Murphy: "We wouldn't have made the music we made ..."
Brydon: "... if we hadn't been a couple."
Brydon: "I was allowed to be very sensual without being embarrassed. We could bring sexuality into the studio and work with it."
Could they be like the Eurythmics, and continue their professional partnership if they stopped being a couple? Murphy hesitates nervously before replying. "I don't think so. Jesus, that would take a lot of ... something. But I don't think we're gonna fall out, are we? We have a lot more than most couples. We're on a big adventure together."
When Moloko embarked on their adventure, they decided to throw the map out of the window and drive wherever the mood took them. They expected to release a mainly instrumental album, whereas Tight Sweater is crowded with Murphy's multiple vocal personalities.

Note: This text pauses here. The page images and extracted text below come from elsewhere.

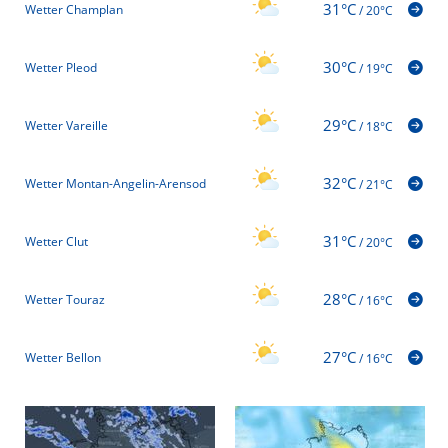
31°C
Wetter Champlan
/
20°C
30°C
Wetter Pleod
/
19°C
29°C
Wetter Vareille
/
18°C
32°C
Wetter Montan-Angelin-Arensod
/
21°C
31°C
Wetter Clut
/
20°C
28°C
Wetter Touraz
/
16°C
27°C
Wetter Bellon
/
16°C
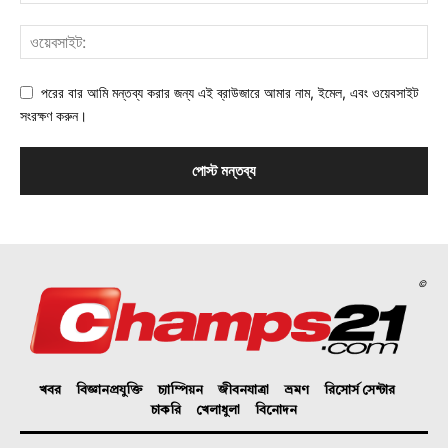
পরের বার আমি মন্তব্য করার জন্য এই ব্রাউজারে আমার নাম, ইমেল, এবং ওয়েবসাইট
সংরক্ষণ করুন।
©
খবর
বিজ্ঞানপ্রযুক্তি
চ্যাম্পিয়ন
জীবনযাত্রা
ভ্রমণ
রিসোর্স সেন্টার
চাকরি
খেলাধুলা
বিনোদন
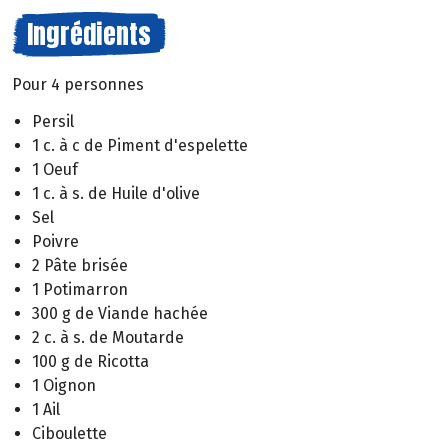
Ingrédients
Pour 4 personnes
Persil
1 c. à c de Piment d'espelette
1 Oeuf
1 c. à s. de Huile d'olive
Sel
Poivre
2 Pâte brisée
1 Potimarron
300 g de Viande hachée
2 c. à s. de Moutarde
100 g de Ricotta
1 Oignon
1 Ail
Ciboulette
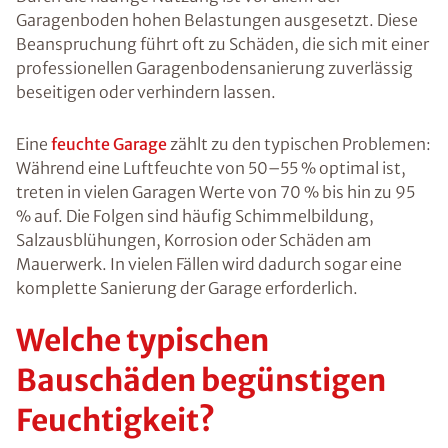
Garagenboden hohen Belastungen ausgesetzt. Diese
Beanspruchung führt oft zu Schäden, die sich mit einer
professionellen Garagenbodensanierung zuverlässig
beseitigen oder verhindern lassen.
Eine
feuchte Garage
zählt zu den typischen Problemen:
Während eine Luftfeuchte von 50–55 % optimal ist,
treten in vielen Garagen Werte von 70 % bis hin zu 95
% auf. Die Folgen sind häufig Schimmelbildung,
Salzausblühungen, Korrosion oder Schäden am
Mauerwerk. In vielen Fällen wird dadurch sogar eine
komplette Sanierung der Garage erforderlich.
Welche typischen
Bauschäden begünstigen
Feuchtigkeit?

They never meant to play concerts, but now they are masters of the live show. On-stage, they mutate into a funky six-piece band, with Murphy as a riveting and self-confessed "lunatic" frontwoman.
In terms of their visual approach, and their balancing of artiness and poppiness, Murphy likens Moloko to Talking Heads and Grace Jones. Journalists more often describe them as a Technicolor copy of Portishead's subdued hues. What do they think of that comparison?
Murphy: "Complete crap. Put Portishead next to us and they look one- dimensional. They're one sentence and we're a book."
Forget Blur v Oasis. The real rancorous rivalry in British pop is between Portishead and Moloko.
"We're so much better than Portishead," insists Murphy, incredulous that anyone could believe otherwise. "And they know it, mate, I tell you. The Portishead guy came to our gig in Bristol wearing a T-shirt saying 'Accept No Imitations' and he went home with his head down, like a scolded puppy."
Brydon hunches over the table and mimes writing a memo on his cigarette packet. "Can you imagine? 'Tuesday morning. Must get T-shirt printed for Moloko gig tonight.' The point is, you've seen Moloko live, you've seen the way Risn performs. What's dawned on people is, 'Why did we put up with that lot standing around, drooping their heads, giving nothing? We're out to prove that you don't have to accept a guy sitting with his bedroom set up on stage, twiddling controls; and that it's OK to see someone perform. Going to most gigs is like going to church. You feel better about doing it, but it does nothing for you while you're there."
"And we're lunatic American televangelists instead," laughs Murphy. Praise the Lord.